From: Jason Gunthorpe <jgg@nvidia.com>
To: Marek Szyprowski <m.szyprowski@samsung.com>
Cc: iommu@lists.linux.dev, Joerg Roedel <joro@8bytes.org>,
Len Brown <lenb@kernel.org>,
linux-acpi@vger.kernel.org,
"Rafael J. Wysocki" <rafael@kernel.org>,
Robin Murphy <robin.murphy@arm.com>,
Will Deacon <will@kernel.org>,
Lu Baolu <baolu.lu@linux.intel.com>,
Joerg Roedel <jroedel@suse.de>, Kevin Tian <kevin.tian@intel.com>,
Chen-Yu Tsai <wenst@chromium.org>
Subject: Re: [PATCH v2 0/4] Fix device_lock deadlock on two probe() paths
Date: Thu, 17 Aug 2023 15:33:16 -0300 [thread overview]

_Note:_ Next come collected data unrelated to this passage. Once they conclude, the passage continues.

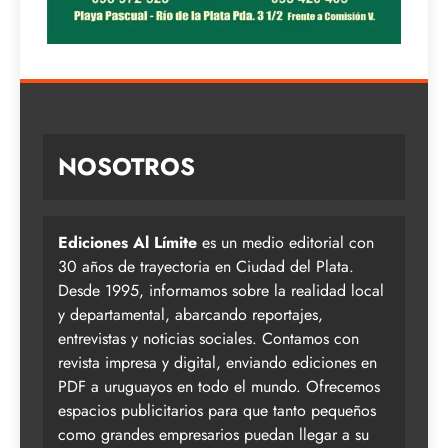
NOSOTROS
Ediciones Al Límite
es un medio editorial con
30 años de trayectoria en Ciudad del Plata.
Desde 1995, informamos sobre la realidad local
y departamental, abarcando reportajes,
entrevistas y noticias sociales. Contamos con
revista impresa y digital, enviando ediciones en
PDF a uruguayos en todo el mundo. Ofrecemos
espacios publicitarios para que tanto pequeños
como grandes empresarios puedan llegar a su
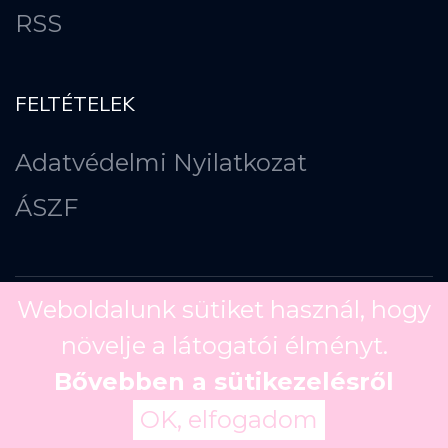
RSS
FELTÉTELEK
Adatvédelmi Nyilatkozat
ÁSZF
Weboldalunk sütiket használ, hogy
növelje a látogatói élményt.
Copyright ©
2026
Bővebben a sütikezelésről
OK, elfogadom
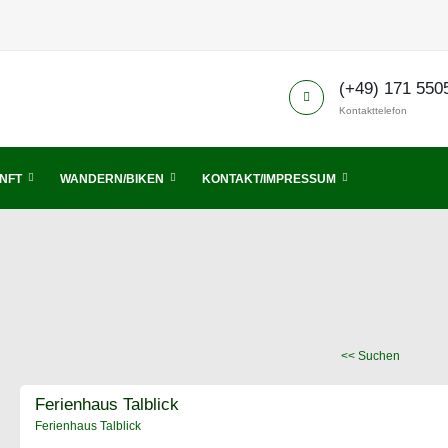
(+49) 171 550
Kontakttelefon
NFT
WANDERN/BIKEN
KONTAKT/IMPRESSUM
<< Suchen
Ferienhaus Talblick
Ferienhaus Talblick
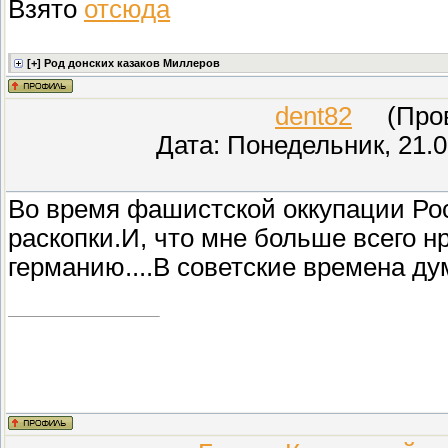
Взято
отсюда
dent82
(Прове
Дата: Понедельник, 21.0
Во время фашистской оккупации Рос
раскопки.И, что мне больше всего н
германию....В советские времена ду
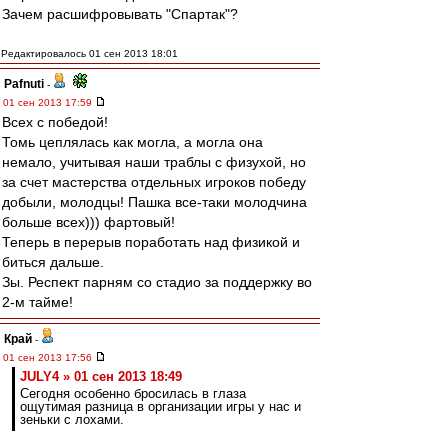
Зачем расшифровывать "Спартак"?
Редактировалось 01 сен 2013 18:01
Pafnuti
-
01 сен 2013 17:59
Всех с победой!
Томь цеплялась как могла, а могла она
немало, учитывая наши траблы с физухой, но
за счет мастерства отдельных игроков победу
добыли, молодцы! Пашка все-таки молодчина
больше всех))) фартовый!
Теперь в перерыв поработать над физикой и
биться дальше.
Зы. Респект парням со стадио за поддержку во
2-м тайме!
Край
-
01 сен 2013 17:56
JULY4 » 01 сен 2013 18:49
Сегодня особенно бросилась в глаза
ощутимая разница в организации игры у нас и
зеньки с лохами.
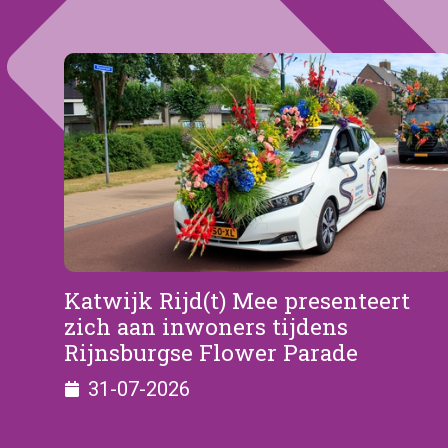
Katwijk Rijd(t) Mee presenteert
zich aan inwoners tijdens
Rijnsburgse Flower Parade
31-07-2026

Message-ID: <ZN5n7GnlrTS6s5Yg@nvidia.com> (raw)
In-Reply-To: <d090f196-a5c2-b188-31bf-e42553d8d251@samsung.com>
On Thu, Aug 17, 2023 at 10:31:31AM +0200, Marek Szyprowski wrote:
> Hi Jason,
>
> On 09.08.2023 16:43, Jason Gunthorpe wrote:
> > I missed two paths where __iommu_probe_device() can be called while
> > already holding the device_lock() for the device that is to be probed.
> >
> > This causes a deadlock because __iommu_probe_device() will attempt to
> > re-acquire the lock.
> >
> > Organize things so that these two paths can re-use the existing already
> > held device_lock by marking the call chains based on if the lock is held
> > or not.
> >
> > Also the order of iommu_init_device() was not correct for
> > generic_single_device_group()
>
> I've just noticed that there is still one more issue left to fix after
> applying this patchset. On Qualcomm's RB5 board I get the following
> warning (captured on vanilla next-20230817):
> Call trace:
> iommu_probe_device_locked+0xd4/0xe4
> of_iommu_configure+0x10c/0x200
> of_dma_configure_id+0x104/0x3b8
So it open codes a call to of_dma_configure_id for some reason
This is a bizzaro thing to do, it is taking the OF handle from a dt:
node = of_parse_phandle(pdev->dev.of_node, "qcom,gmu", 0);
And the sort of co-opts the platform device it is associated with:
struct platform_device *pdev = of_find_device_by_node(node);
gmu->dev = &pdev->dev;
of_dma_configure(gmu->dev, node, true);
And hackily sets up the iommu? It needs to do this because the iommu
doesn't get setup until something probes on the device. But this code
is just stealing the platform device, it doesn't actually probe a
driver.
So this is all kinds of wrong. Attach a driver if you intend to claim
the device and use it :(
Anyhow, you can "fix" it with this:
diff --git a/drivers/gpu/drm/msm/adreno/a6xx_gmu.c b/drivers/gpu/drm/msm/adreno/a6xx_gmu.c
index 5deb79924897af..8dbd75c200b91c 100644
--- a/drivers/gpu/drm/msm/adreno/a6xx_gmu.c
+++ b/drivers/gpu/drm/msm/adreno/a6xx_gmu.c
@@ -1556,7 +1556,9 @@ int a6xx_gmu_init(struct a6xx_gpu *a6xx_gpu, struct device_node *node)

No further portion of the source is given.